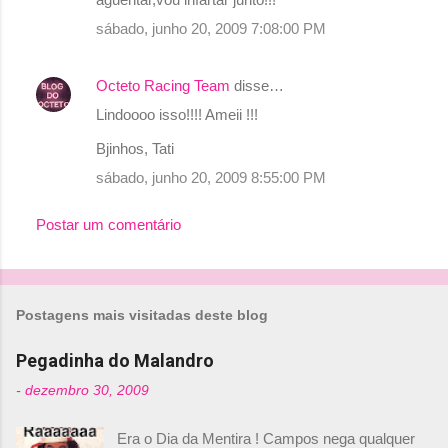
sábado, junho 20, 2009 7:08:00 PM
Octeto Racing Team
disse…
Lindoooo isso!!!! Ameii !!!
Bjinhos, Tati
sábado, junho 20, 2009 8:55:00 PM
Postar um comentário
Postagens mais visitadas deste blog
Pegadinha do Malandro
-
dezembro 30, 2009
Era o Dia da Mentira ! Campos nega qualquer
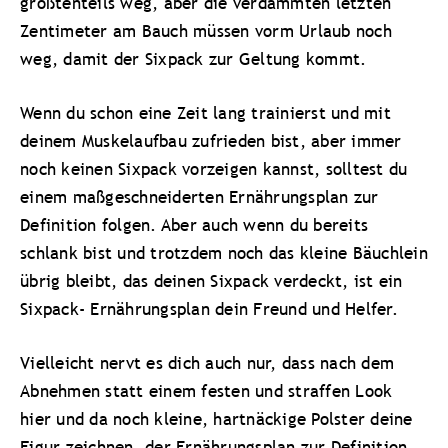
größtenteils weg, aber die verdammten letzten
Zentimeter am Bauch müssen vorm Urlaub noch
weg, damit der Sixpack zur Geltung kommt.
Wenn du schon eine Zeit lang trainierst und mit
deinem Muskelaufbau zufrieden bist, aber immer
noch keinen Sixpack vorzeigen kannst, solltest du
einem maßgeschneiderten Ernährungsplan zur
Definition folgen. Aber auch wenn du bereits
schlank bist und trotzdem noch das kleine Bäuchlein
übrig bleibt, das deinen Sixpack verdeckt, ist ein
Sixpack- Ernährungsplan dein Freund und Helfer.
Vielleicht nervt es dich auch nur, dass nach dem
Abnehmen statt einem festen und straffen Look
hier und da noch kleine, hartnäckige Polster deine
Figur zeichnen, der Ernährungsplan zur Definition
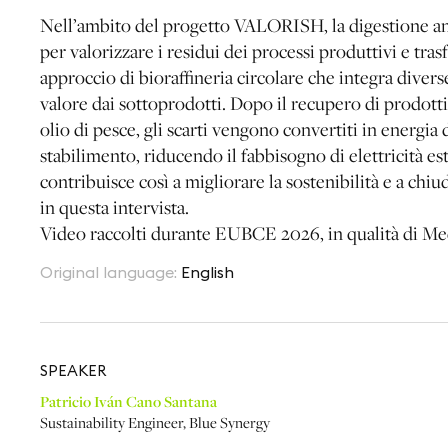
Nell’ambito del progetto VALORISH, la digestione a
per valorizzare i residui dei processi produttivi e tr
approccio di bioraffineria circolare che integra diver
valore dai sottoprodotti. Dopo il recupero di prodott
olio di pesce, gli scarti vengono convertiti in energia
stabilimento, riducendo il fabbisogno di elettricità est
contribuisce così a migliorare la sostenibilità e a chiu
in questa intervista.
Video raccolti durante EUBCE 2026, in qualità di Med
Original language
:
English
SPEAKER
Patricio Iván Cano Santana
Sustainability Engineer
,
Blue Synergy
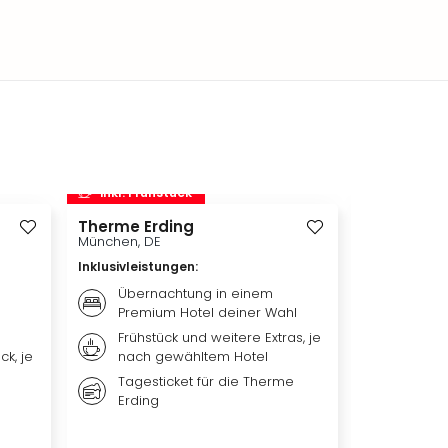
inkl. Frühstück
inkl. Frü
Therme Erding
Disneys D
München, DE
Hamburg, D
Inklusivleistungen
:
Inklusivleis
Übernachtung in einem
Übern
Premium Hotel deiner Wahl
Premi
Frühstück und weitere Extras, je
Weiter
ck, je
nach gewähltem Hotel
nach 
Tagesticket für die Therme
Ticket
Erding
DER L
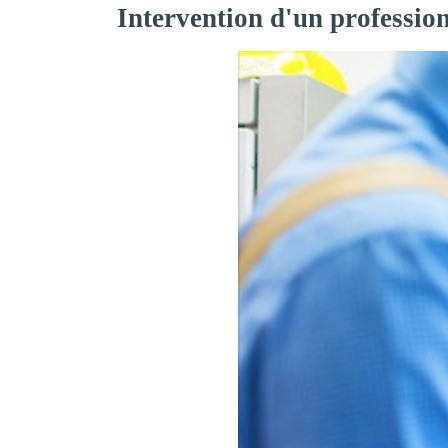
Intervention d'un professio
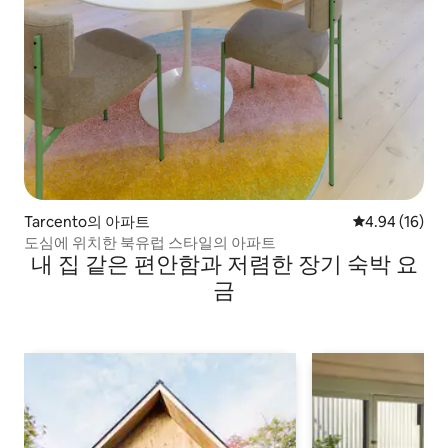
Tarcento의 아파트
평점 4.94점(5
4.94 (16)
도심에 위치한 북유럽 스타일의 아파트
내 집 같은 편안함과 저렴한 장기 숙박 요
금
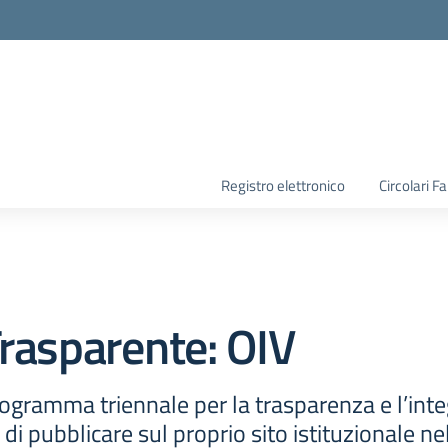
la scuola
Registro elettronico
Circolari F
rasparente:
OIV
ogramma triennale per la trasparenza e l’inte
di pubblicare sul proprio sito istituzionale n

+ + + + +

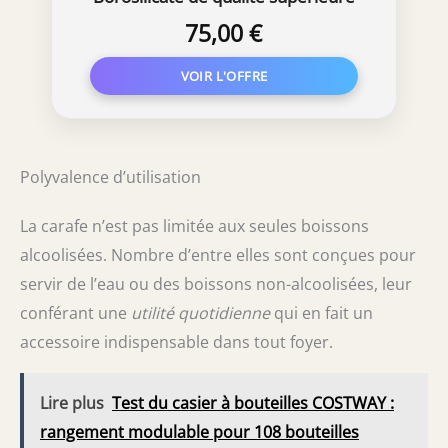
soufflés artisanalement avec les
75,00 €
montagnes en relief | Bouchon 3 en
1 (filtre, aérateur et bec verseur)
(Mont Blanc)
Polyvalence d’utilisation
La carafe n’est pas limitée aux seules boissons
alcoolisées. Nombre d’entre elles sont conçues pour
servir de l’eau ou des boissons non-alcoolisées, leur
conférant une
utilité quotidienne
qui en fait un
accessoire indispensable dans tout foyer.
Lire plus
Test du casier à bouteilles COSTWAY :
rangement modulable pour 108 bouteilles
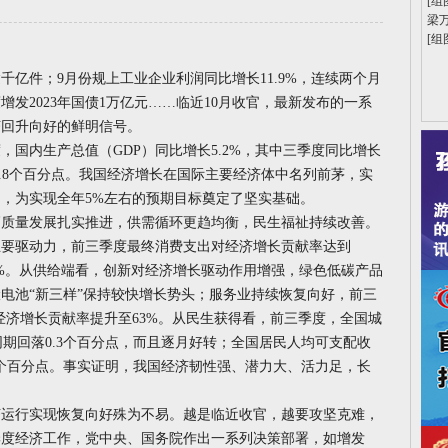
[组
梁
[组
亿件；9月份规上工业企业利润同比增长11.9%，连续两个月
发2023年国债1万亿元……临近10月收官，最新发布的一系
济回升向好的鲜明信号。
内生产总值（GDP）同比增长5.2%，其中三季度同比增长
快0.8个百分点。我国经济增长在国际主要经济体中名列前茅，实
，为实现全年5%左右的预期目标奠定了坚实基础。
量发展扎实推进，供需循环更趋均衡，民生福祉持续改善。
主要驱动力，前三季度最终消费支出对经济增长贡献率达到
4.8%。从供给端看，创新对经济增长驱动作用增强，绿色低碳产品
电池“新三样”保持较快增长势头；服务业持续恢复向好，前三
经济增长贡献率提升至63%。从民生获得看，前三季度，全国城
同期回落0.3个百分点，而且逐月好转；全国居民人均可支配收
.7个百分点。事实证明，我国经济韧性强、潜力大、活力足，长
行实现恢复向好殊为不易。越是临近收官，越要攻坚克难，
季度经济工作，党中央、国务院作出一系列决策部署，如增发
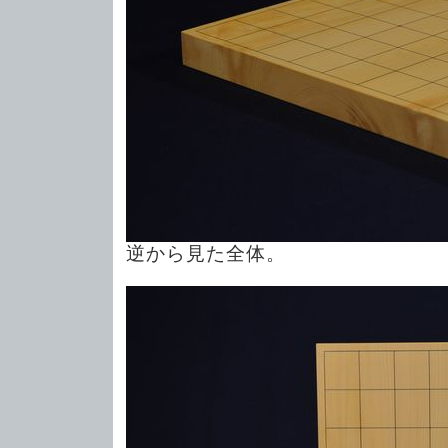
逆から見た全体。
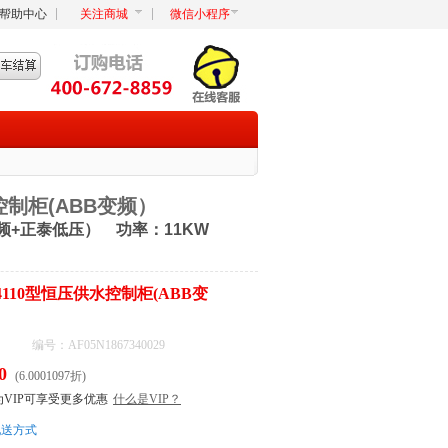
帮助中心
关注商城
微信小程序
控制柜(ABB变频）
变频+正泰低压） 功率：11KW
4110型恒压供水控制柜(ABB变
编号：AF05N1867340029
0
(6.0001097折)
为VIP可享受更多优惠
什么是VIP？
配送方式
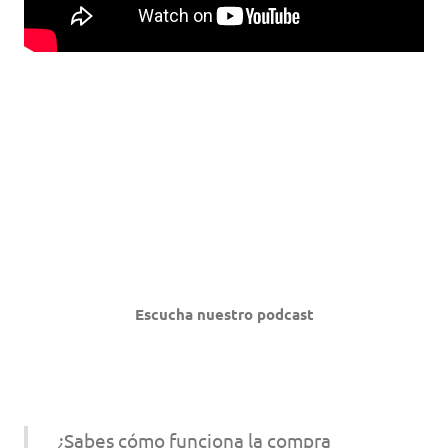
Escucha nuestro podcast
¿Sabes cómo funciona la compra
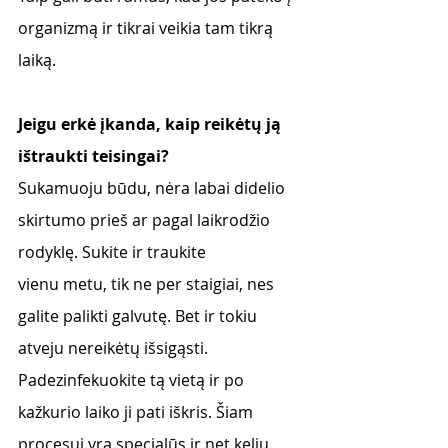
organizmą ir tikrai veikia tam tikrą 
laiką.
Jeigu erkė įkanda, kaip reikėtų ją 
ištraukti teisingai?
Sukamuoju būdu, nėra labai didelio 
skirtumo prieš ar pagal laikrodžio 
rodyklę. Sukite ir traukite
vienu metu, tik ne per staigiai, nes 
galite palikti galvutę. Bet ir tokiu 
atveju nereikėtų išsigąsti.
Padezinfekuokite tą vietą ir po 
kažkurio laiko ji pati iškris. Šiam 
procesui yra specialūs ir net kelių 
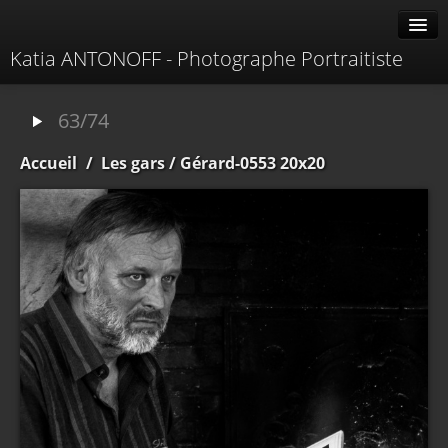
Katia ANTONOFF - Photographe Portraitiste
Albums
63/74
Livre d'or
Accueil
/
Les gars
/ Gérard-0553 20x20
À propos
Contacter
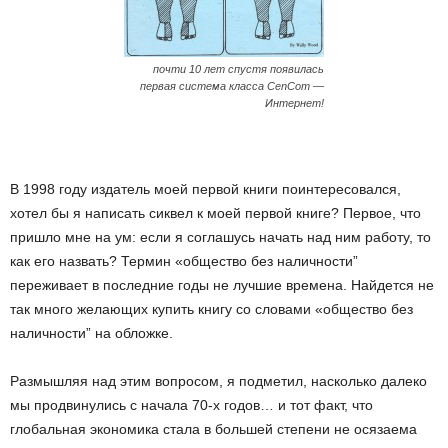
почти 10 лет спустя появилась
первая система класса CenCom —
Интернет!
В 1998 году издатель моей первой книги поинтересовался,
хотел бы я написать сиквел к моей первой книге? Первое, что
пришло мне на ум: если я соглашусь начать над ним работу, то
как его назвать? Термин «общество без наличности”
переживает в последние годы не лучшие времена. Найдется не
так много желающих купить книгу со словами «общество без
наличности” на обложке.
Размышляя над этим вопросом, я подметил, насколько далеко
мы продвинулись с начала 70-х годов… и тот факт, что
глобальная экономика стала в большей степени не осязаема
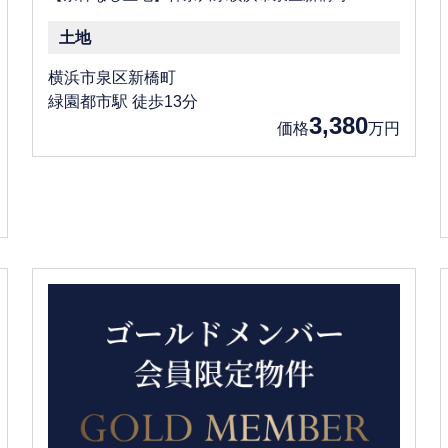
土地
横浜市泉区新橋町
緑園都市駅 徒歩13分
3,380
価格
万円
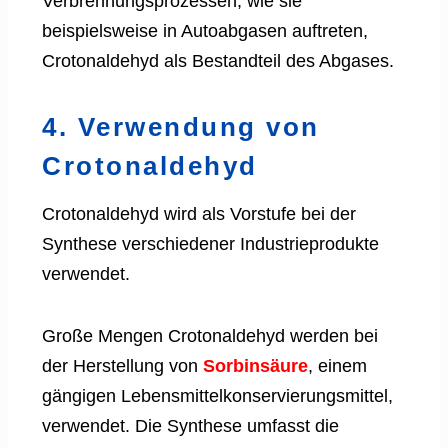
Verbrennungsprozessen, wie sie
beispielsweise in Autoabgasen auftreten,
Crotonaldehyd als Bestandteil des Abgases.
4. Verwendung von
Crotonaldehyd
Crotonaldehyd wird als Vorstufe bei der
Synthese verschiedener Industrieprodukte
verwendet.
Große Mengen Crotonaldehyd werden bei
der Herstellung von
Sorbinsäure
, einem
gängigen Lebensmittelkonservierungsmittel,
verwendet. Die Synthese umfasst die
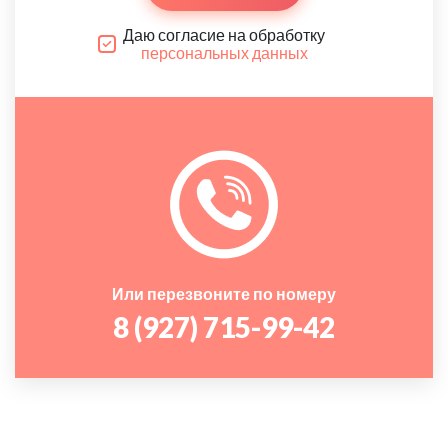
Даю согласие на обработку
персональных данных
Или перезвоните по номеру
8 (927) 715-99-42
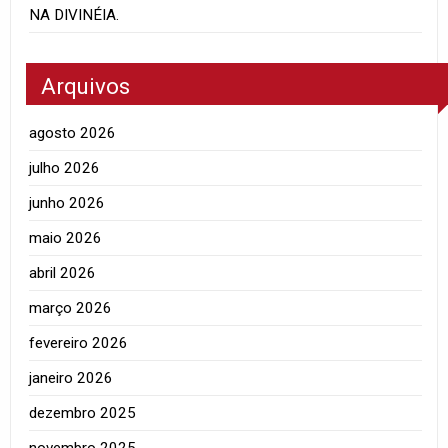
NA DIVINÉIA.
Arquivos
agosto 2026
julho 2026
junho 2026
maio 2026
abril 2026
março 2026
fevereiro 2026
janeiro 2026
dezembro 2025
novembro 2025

+ + + + +

All lines above containing the string "boissons" are to be collected.

La carafe n’est pas limitée aux seules boissons
servir de l’eau ou des boissons non-alcoolisées, leur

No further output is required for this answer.